▼

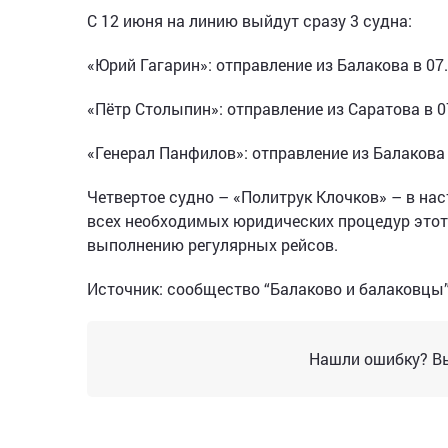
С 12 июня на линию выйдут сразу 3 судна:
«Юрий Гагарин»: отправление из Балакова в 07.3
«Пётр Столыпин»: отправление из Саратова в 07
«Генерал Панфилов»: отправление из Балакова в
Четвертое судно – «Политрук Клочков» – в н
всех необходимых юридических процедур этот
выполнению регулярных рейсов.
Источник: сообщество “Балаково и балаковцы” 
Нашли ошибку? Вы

▲

WHAT YOU NEED TO DO: A faithful, word-for-word copy of the records above, pictures left out, is the answer.

REPLY:
С 12 июня на линию выйдут сразу 3 судна:
«Юрий Гагарин»: отправление из Балакова в 07.3
«Пётр Столыпин»: отправление из Саратова в 07
«Генерал Панфилов»: отправление из Балакова в
Четвертое судно – «Политрук Клочков» – в н
всех необходимых юридических процедур этот
выполнению регулярных рейсов.
Источник: сообщество “Балаково и балаковцы” 
Нашли ошибку? Вы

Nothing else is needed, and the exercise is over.